Hydrolyzed mammalian protein can be created from a variety of mammalian protein sources, including milk products and animal products. It may be created through a process of acid hydrolysis where mammalian protein is subjected to a strong acid and heated until the desired size ranges of amino acid fragments are created. Further types of protein hydrolysis include the use of enzymatic agents which digest protein molecules in creating shorter chains of amino acids. Common processes for hydrolyzing protein are known in the art and described in U.S. Pat. No. 4,377,601 issued to Conrad; U.S. Pat. No. 4,443,540 issued to Chervan et al.; U.S. Pat. No. 4,545,933 issued to Ernster; U.S. Pat. No. 4,757,007 issued to Satoh et al.; U.S. Pat. No. 4,873,108 issued to De Rooij et al.; U.S. Pat. No. 5,401,527 issued to Brown et al.; U.S. Pat. No. 6,214,585 issued to Kwong et al.; and U.S. Pat. No. 6,221,423 issued to Cho et al., the disclosures each of which are hereby incorporated by reference in their entirety.

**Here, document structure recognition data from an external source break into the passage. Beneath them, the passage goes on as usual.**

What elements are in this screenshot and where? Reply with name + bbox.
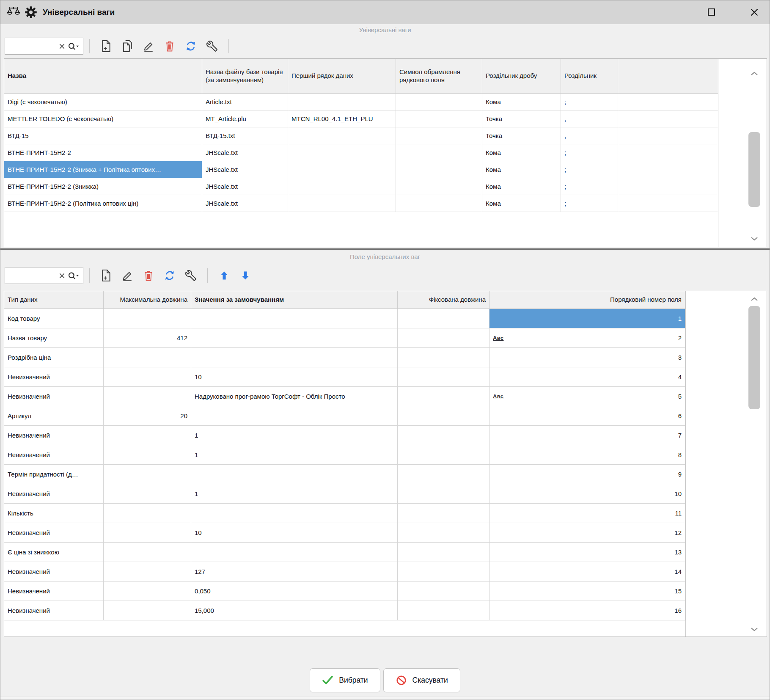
scales-column-header[interactable]: Назва [4, 59, 202, 94]
fields-table-row[interactable]: Роздрібна ціна3 [4, 348, 685, 367]
cell[interactable]: ; [561, 178, 618, 195]
cell[interactable] [288, 161, 396, 178]
edit-button[interactable] [117, 266, 138, 285]
cell[interactable] [104, 387, 191, 406]
cell[interactable]: Надруковано прог-рамою ТоргСофт - Облік … [191, 387, 398, 406]
fields-table-row[interactable]: Назва товару412Авс2 [4, 328, 685, 348]
delete-button[interactable] [159, 37, 180, 55]
search-icon[interactable] [66, 41, 81, 52]
scales-table-row[interactable]: ВТНЕ-ПРИНТ-15Н2-2 (Знижка + Політика опт… [4, 161, 718, 178]
cell[interactable]: ; [561, 161, 618, 178]
cell[interactable]: MTCN_RL00_4.1_ETH_PLU [288, 110, 396, 127]
close-button[interactable] [745, 4, 764, 21]
cell[interactable]: Термін придатності (д… [4, 465, 104, 484]
fields-table-row[interactable]: Код товару1 [4, 309, 685, 328]
scales-table-row[interactable]: Digi (с чекопечатью)Article.txtКома; [4, 94, 718, 110]
clear-search-icon[interactable] [58, 270, 66, 281]
scales-column-header[interactable]: Символ обрамлення рядкового поля [396, 59, 482, 94]
cell[interactable] [288, 144, 396, 161]
cell[interactable] [398, 406, 490, 426]
cell[interactable]: Невизначений [4, 484, 104, 504]
cell[interactable]: 15,000 [191, 601, 398, 620]
cell[interactable]: 1 [191, 426, 398, 445]
cell[interactable] [191, 348, 398, 367]
cell[interactable]: Назва товару [4, 328, 104, 348]
cell[interactable]: Точка [482, 110, 561, 127]
cell[interactable]: Кома [482, 178, 561, 195]
cell[interactable] [191, 309, 398, 328]
cancel-button[interactable]: Скасувати [383, 668, 460, 692]
cell[interactable] [398, 445, 490, 465]
cell[interactable]: ВТД-15.txt [202, 127, 288, 144]
cell[interactable] [398, 601, 490, 620]
search-icon[interactable] [66, 270, 81, 281]
cell[interactable]: Невизначений [4, 367, 104, 387]
cell[interactable]: Точка [482, 127, 561, 144]
scroll-down-icon[interactable] [748, 237, 761, 241]
cell[interactable]: 0,050 [191, 581, 398, 601]
cell[interactable] [398, 581, 490, 601]
cell[interactable]: JHScale.txt [202, 195, 288, 212]
field-number-cell[interactable]: 15 [490, 581, 685, 601]
cell[interactable] [288, 195, 396, 212]
cell[interactable]: Є ціна зі знижкою [4, 543, 104, 562]
delete-button[interactable] [138, 266, 159, 285]
cell[interactable]: 1 [191, 445, 398, 465]
cell[interactable] [398, 328, 490, 348]
cell[interactable] [398, 543, 490, 562]
cell[interactable]: Кома [482, 144, 561, 161]
fields-table-row[interactable]: НевизначенийНадруковано прог-рамою ТоргС… [4, 387, 685, 406]
fields-table-row[interactable]: Термін придатності (д…9 [4, 465, 685, 484]
cell[interactable] [288, 127, 396, 144]
cell[interactable]: Код товару [4, 309, 104, 328]
settings-button[interactable] [201, 37, 223, 55]
cell[interactable] [104, 309, 191, 328]
fields-table-row[interactable]: Невизначений18 [4, 445, 685, 465]
field-number-cell[interactable]: 11 [490, 504, 685, 523]
cell[interactable] [104, 484, 191, 504]
scales-column-header[interactable]: Роздільник дробу [482, 59, 561, 94]
cell[interactable]: MT_Article.plu [202, 110, 288, 127]
cell[interactable]: Article.txt [202, 94, 288, 110]
cell[interactable]: JHScale.txt [202, 161, 288, 178]
cell[interactable] [396, 178, 482, 195]
cell[interactable]: Невизначений [4, 581, 104, 601]
scrollbar-thumb[interactable] [748, 132, 760, 207]
cell[interactable] [104, 367, 191, 387]
cell[interactable]: ВТД-15 [4, 127, 202, 144]
cell[interactable] [191, 465, 398, 484]
cell[interactable] [398, 309, 490, 328]
move-up-button[interactable] [214, 266, 235, 285]
cell[interactable]: , [561, 127, 618, 144]
cell[interactable] [191, 406, 398, 426]
cell[interactable] [191, 504, 398, 523]
cell[interactable] [104, 348, 191, 367]
field-number-cell[interactable]: 12 [490, 523, 685, 543]
cell[interactable]: Кома [482, 94, 561, 110]
cell[interactable] [104, 562, 191, 581]
cell[interactable] [104, 504, 191, 523]
field-number-cell[interactable]: 8 [490, 445, 685, 465]
settings-button[interactable] [180, 266, 201, 285]
cell[interactable]: 10 [191, 523, 398, 543]
fields-table-row[interactable]: Невизначений1012 [4, 523, 685, 543]
cell[interactable] [396, 94, 482, 110]
field-number-cell[interactable]: 10 [490, 484, 685, 504]
scales-search-input[interactable] [8, 43, 58, 50]
scroll-up-icon[interactable] [748, 72, 761, 76]
cell[interactable]: ВТНЕ-ПРИНТ-15Н2-2 (Політика оптових цін) [4, 195, 202, 212]
cell[interactable]: 1 [191, 484, 398, 504]
field-number-cell[interactable]: 14 [490, 562, 685, 581]
cell[interactable] [396, 161, 482, 178]
cell[interactable]: Кома [482, 161, 561, 178]
add-button[interactable] [96, 37, 117, 55]
cell[interactable] [398, 484, 490, 504]
scroll-up-icon[interactable] [748, 297, 761, 301]
cell[interactable]: ; [561, 94, 618, 110]
scrollbar-thumb[interactable] [748, 306, 760, 409]
fields-column-header[interactable]: Фіксована довжина [398, 291, 490, 309]
fields-search-input[interactable] [8, 272, 58, 279]
field-number-cell[interactable]: 13 [490, 543, 685, 562]
maximize-button[interactable] [702, 4, 721, 21]
add-button[interactable] [96, 266, 117, 285]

Mammalian proteins that may be hydrolyzed for use in the stabilization mixture of the present disclosure include egg proteins, animal proteins, poultry, meat, serum albumen, glycol proteins, collagen, gelatin, milk proteins, casein, whey protein, albumen and others. In a preferred embodiment, the mammalian protein is a bovine protein. As previously defined, the hydrolyzed mammalian protein of any of the above types is, in a preferred embodiment, extensively hydrolyzed, meaning at least about 70% of the hydrolyzed protein yielding peptides having a molecular weight of less than about 2,000 Daltons.

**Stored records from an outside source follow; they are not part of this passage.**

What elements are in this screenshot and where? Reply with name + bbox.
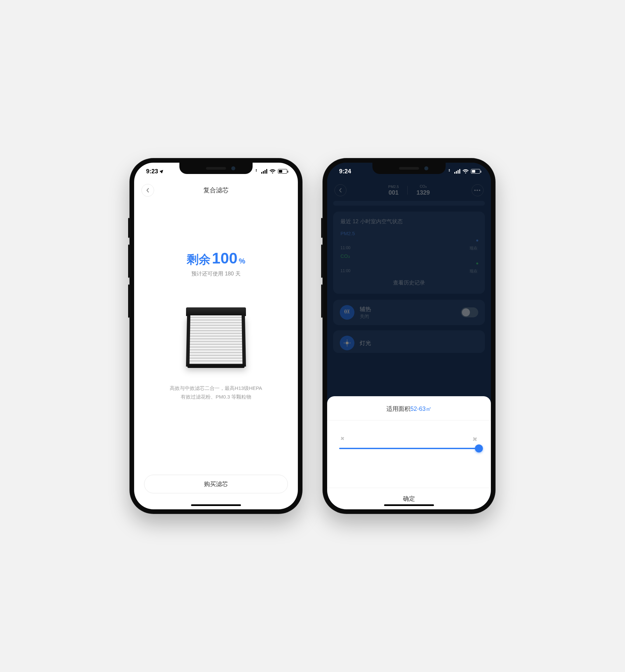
confirm-label: 确定	[403, 495, 415, 503]
confirm-button[interactable]: 确定	[327, 488, 491, 509]
filter-illustration	[184, 307, 248, 370]
signal-dual-icon: ⠃	[255, 169, 259, 174]
wifi-icon	[463, 169, 469, 174]
back-button[interactable]	[141, 184, 154, 197]
screen-right: 9:24 ⠃ PM2.5	[327, 163, 491, 509]
sheet-title: 适用面积52-63㎡	[327, 405, 491, 413]
home-indicator[interactable]	[191, 504, 241, 506]
status-time: 9:24	[339, 168, 351, 175]
remaining-subtitle: 预计还可使用 180 天	[144, 270, 288, 278]
fan-small-icon	[339, 435, 346, 443]
battery-icon	[278, 169, 287, 174]
status-time: 9:23	[146, 168, 158, 175]
sheet-title-value: 52-63㎡	[410, 406, 432, 412]
notch	[179, 163, 253, 174]
notch	[372, 163, 446, 174]
signal-icon	[261, 169, 267, 174]
remaining-percent: %	[239, 257, 246, 265]
buy-filter-button[interactable]: 购买滤芯	[144, 475, 288, 494]
slider-track[interactable]	[339, 448, 479, 449]
filter-desc-line1: 高效与中效滤芯二合一，最高H13级HEPA	[144, 384, 288, 392]
location-icon	[160, 169, 164, 173]
phone-left: 9:23 ⠃ 复合滤芯	[130, 158, 302, 514]
fan-large-icon	[471, 435, 479, 443]
page-title: 复合滤芯	[203, 186, 229, 195]
signal-icon	[454, 169, 460, 174]
remaining-label: 剩余	[187, 251, 211, 268]
buy-filter-label: 购买滤芯	[204, 480, 228, 488]
signal-dual-icon: ⠃	[448, 169, 452, 174]
filter-description: 高效与中效滤芯二合一，最高H13级HEPA 有效过滤花粉、PM0.3 等颗粒物	[144, 384, 288, 401]
phone-right: 9:24 ⠃ PM2.5	[323, 158, 495, 514]
page-header: 复合滤芯	[134, 182, 298, 199]
home-indicator[interactable]	[384, 504, 434, 506]
sheet-title-prefix: 适用面积	[386, 406, 410, 412]
remaining-value: 100	[212, 249, 238, 267]
area-slider[interactable]	[327, 421, 491, 488]
area-bottom-sheet: 适用面积52-63㎡	[327, 396, 491, 509]
filter-remaining: 剩余 100 % 预计还可使用 180 天	[144, 249, 288, 278]
screen-left: 9:23 ⠃ 复合滤芯	[134, 163, 298, 509]
filter-desc-line2: 有效过滤花粉、PM0.3 等颗粒物	[144, 392, 288, 401]
slider-thumb[interactable]	[475, 445, 483, 452]
wifi-icon	[270, 169, 276, 174]
battery-icon	[471, 169, 480, 174]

In one embodiment, the hydrolyzed mammalian protein comprises hydrolyzed casein having over about 80%, advantageously over about 90%, of the peptides with a molecular weight of less than about 2,000 Daltons. Casein is understood to be a phospho-protein which comprises almost 80% of the total protein in bovine milk. The protein includes no disulfide bridges and as a result has little secondary or tertiary structure. Non-hydrolyzed casein includes casein variants having a molecular weight in the range of from about 19,000 Daltons to about 68,000 Daltons. One embodiment of a mammalian protein hydrolysate, such as casein hydrolysate, which may be used in practice of the present disclosure is one in which over 90% of the peptides have a molecular weight of less than 1,000 Daltons, with over 97% having a molecular weight of less than 2,000 Daltons. Less than 0.3% of the mammalian protein hydrolysate in certain embodiments is over 5,000 Daltons, illustrating that virtually all of the protein was hydrolyzed.

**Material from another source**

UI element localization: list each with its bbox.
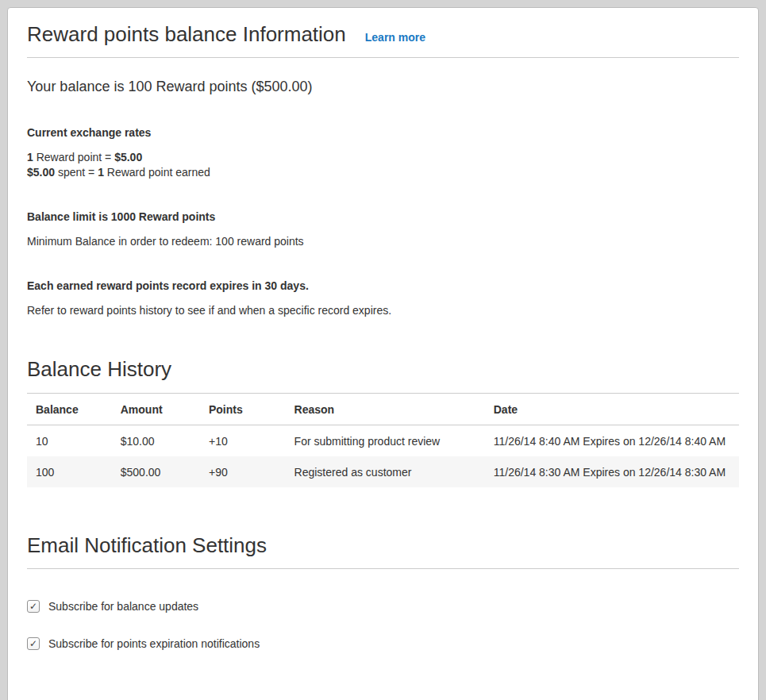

The use of the hydrolyzed mammalian proteins including the aforementioned hydrolyzed casein provides superior protection to probiotics, including Lactobacillus rhamnosus, beyond the protection observed through the use of larger peptide fragments or whole proteins. While not being bound by any theory, one possibility for the increased protection to the probiotics against both moisture and heat may involve the increase in the zeta potential of the surface resulting from the hydrolyzed mammalian protein. The zeta potential is a value which indicates the degree of repulsion between adjacent similarly charged particles within dispersion. Smaller compounds and molecules possess a high zeta potential which confers stability as the solution or dispersion will resist aggregation. Conversely, when the zeta potential is low attraction exceeds repulsion and the dispersion may break and flocculate. While hydrophobicity decreases, the magnitude of the zeta potential increases with an increasing degree of hydrolysis. The high degree of hydrolysis providing for many short peptide sequences may increase the zeta potential of the protein interface in contact with the probiotic and thus increase the stability of the biological agent to both heat and humidity. Of course, this does not explain the surprising differences between hydrolyzed mammalian and non-mammalian proteins.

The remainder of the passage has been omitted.